Beginning with the first line below, retype exactly each line through the one containing "я соединениям была". Leave out all pictures.
** Records follows **
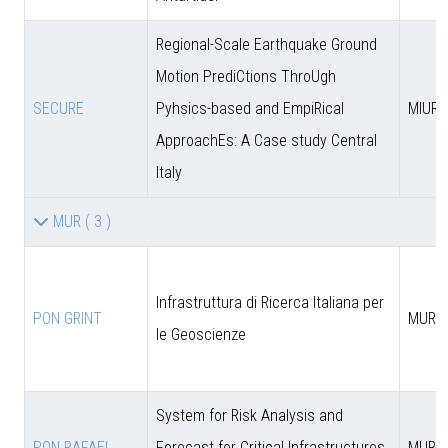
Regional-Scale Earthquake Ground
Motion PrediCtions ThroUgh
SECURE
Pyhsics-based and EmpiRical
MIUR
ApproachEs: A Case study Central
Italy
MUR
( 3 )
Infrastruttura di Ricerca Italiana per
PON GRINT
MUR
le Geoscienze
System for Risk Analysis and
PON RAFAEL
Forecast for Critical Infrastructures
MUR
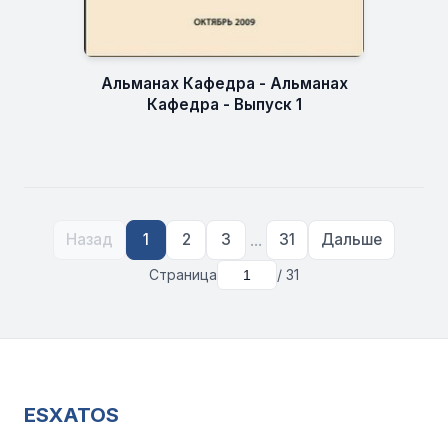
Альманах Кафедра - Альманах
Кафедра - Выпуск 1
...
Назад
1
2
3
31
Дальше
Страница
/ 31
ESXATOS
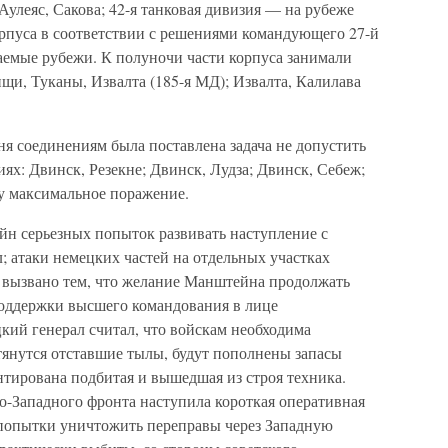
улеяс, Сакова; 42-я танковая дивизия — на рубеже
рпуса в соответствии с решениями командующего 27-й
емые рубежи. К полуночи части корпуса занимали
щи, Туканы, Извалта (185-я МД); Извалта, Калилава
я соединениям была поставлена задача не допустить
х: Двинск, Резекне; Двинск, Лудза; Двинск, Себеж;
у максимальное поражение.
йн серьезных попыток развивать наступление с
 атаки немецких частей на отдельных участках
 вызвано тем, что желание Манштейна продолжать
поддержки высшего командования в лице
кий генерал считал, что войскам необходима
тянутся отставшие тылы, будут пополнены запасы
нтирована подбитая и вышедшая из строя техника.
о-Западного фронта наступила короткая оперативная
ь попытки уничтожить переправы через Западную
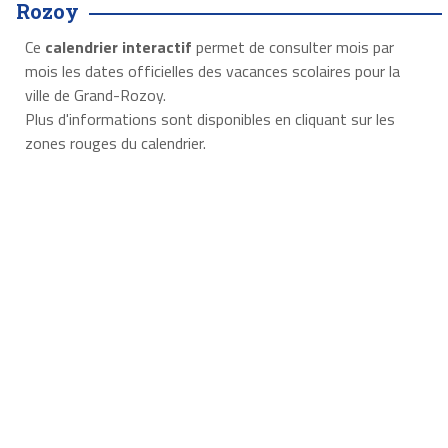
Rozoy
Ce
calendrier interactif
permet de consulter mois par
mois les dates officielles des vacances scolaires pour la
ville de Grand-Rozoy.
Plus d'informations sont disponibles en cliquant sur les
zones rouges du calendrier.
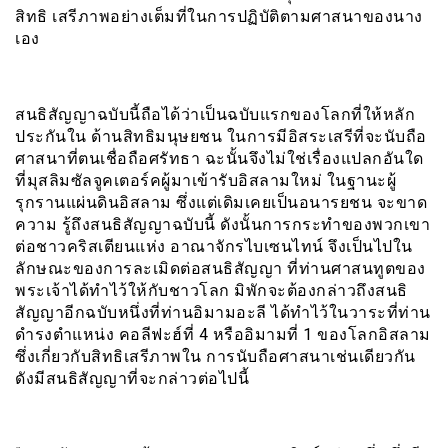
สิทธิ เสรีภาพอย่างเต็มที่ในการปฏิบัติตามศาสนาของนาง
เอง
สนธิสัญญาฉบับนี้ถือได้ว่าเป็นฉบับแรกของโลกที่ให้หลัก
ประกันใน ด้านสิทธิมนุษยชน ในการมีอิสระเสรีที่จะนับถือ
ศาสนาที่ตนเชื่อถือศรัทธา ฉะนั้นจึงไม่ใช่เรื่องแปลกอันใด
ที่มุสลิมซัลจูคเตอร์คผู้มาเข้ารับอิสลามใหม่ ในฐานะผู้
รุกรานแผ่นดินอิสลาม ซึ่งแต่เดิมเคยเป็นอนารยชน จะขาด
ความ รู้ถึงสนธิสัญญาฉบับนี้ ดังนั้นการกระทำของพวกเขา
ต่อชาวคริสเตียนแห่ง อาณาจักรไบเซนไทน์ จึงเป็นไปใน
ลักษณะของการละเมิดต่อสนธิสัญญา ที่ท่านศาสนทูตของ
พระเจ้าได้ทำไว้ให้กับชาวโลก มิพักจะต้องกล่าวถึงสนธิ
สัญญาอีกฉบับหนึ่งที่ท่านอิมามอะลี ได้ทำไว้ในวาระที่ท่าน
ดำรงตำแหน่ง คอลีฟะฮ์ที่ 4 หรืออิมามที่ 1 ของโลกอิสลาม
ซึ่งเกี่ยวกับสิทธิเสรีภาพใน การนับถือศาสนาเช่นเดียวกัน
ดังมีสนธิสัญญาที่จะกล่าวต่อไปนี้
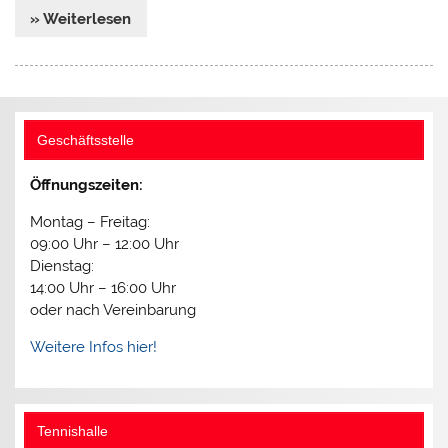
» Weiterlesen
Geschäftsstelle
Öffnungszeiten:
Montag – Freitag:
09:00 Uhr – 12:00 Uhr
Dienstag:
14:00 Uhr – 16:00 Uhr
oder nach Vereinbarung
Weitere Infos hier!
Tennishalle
** End of Records **
Exercise output ::
Regional-Scale Earthquake Ground
Motion PrediCtions ThroUgh
SECURE
Pyhsics-based and EmpiRical
MIUR
ApproachEs: A Case study Central
Italy
MUR
( 3 )
Infrastruttura di Ricerca Italiana per
PON GRINT
MUR
le Geoscienze
System for Risk Analysis and
PON RAFAEL
Forecast for Critical Infrastructures
MUR
Альманах Кафедра - Альманах
Кафедра - Выпуск 1
...
Назад
1
2
3
31
Дальше
Страница
/ 31
ESXATOS
улеяс, Сакова; 42-я танковая дивизия — на рубеже
рпуса в соответствии с решениями командующего 27-й
емые рубежи. К полуночи части корпуса занимали
щи, Туканы, Извалта (185-я МД); Извалта, Калилава
я соединениям была поставлена задача не допустить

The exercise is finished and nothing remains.